To determine whether a protein domain was well covered by sequencing, we calculated the mean coverage of an instance of a protein domain in the 1000 Genomes Project sample HG00096 [17]. We calculated depth of coverage from phase 3 exome alignment data using GATK and custom code, which is available at https://github.com/alizrrao/DepthOfCoveragePerInterval.

Combining P-values when calculating significance of observing given variants in sequenced families

Let’s assume that we sequenced individuals in families with multiple family structures, e.g. we have sequenced independent cases and sib pairs with a rare, autosomal dominant Mendelian disorder, and we observed that k of n independent cases (singletons) and j of m sib pairs (doubletons) have heterozygous variants in a given gene. In the control population, the fraction of unrelated individuals heterozygous for a variant in the gene is f het  ≈ f both  = r0f both for f het  <  < 1 where the relationship coefficient is r0 = 1, and the fraction of sib pairs who share heterozygous variants in the gene is r1f both where the relationship coefficient is r1=½. Weighting these by the fraction of unrelated individuals and sib pairs, the total fraction of “familial units” that do not have or share the variant is

$$ F=1-\frac{n}{n+m}{r}_0{f}_{both}-\frac{m}{n+m}{r}_1{f}_{both} $$

which equals the probability of a failure in any given trial.

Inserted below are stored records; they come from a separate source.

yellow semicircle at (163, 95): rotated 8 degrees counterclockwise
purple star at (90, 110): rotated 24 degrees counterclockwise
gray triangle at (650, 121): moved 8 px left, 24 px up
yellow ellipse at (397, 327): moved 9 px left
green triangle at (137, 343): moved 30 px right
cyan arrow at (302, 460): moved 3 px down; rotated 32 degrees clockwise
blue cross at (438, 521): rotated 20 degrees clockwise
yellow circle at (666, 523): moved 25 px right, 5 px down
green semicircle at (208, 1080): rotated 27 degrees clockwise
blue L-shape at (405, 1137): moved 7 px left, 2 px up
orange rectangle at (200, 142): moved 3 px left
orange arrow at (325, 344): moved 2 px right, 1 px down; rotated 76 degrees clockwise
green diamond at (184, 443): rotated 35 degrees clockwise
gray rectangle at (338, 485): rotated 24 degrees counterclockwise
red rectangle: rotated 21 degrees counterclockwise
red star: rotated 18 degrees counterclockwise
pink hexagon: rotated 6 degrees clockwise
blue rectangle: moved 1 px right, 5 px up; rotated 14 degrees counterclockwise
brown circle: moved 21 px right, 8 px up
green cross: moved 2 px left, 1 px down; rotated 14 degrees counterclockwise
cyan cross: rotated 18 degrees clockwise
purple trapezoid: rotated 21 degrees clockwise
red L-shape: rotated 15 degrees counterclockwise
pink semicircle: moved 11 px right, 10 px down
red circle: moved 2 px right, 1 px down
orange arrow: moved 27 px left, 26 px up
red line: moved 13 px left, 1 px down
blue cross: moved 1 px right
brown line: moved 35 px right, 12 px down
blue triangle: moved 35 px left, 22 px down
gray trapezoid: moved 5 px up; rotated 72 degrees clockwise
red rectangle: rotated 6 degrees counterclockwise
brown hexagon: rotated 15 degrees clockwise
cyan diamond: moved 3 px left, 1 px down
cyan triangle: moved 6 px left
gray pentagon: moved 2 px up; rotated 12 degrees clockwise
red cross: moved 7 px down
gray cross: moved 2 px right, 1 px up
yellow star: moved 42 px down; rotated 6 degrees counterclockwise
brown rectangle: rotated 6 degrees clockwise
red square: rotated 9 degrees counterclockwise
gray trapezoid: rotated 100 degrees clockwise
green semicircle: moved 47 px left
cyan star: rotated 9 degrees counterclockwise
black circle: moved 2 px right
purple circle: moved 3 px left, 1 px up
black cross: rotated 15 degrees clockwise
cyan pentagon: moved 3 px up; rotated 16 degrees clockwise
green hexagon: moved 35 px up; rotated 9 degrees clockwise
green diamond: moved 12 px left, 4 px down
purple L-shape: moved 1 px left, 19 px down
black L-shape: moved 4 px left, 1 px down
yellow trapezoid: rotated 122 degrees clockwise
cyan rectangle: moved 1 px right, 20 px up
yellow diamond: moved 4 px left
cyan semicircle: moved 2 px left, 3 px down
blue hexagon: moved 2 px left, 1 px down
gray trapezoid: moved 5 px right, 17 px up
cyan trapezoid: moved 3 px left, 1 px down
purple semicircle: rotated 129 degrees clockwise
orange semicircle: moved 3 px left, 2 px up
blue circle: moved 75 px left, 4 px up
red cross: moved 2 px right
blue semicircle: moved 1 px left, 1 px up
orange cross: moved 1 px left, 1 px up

The probability P n,m,k,j of having n + m trials and observing exactly k singleton successes and j doubleton successes is equal to:

Pn, m, k, j = P(X = n + m − k − j) × P(Y = k)

where X is a binomial random variable with n + m trials and probability of success equal to F, and Y is a binomial random variable with k + j trials and probability of success equal to

\( \frac{r_0n}{r_0n+{r}_1m} \)

Finally, to calculate the P-value for observing k of n independent cases and j of m sib pairs who have heterozygous variants in a given gene, we calculate the probability P n,m,k,j of observing exactly k singleton successes and j doubleton successes or any combination of outcomes that is less likely, and sum these values.

\( P- value=\sum \limits_{a=0}^n\sum \limits_{b=0}^m{P}_{n,m,a,b}\left[{P}_{n,m,a,b}\le {P}_{n,m,k,j}\right] \)

The P-value can be derived in a similar manner for various experimental designs, where multiple families with different pedigree structures are sequenced to identify heterozygous variants shared by affected cases or, in case of an autosomal recessive disorder, homozygous or potential compound heterozygous variants. Additional details can be found in Additional file 4: Supplementary Methods.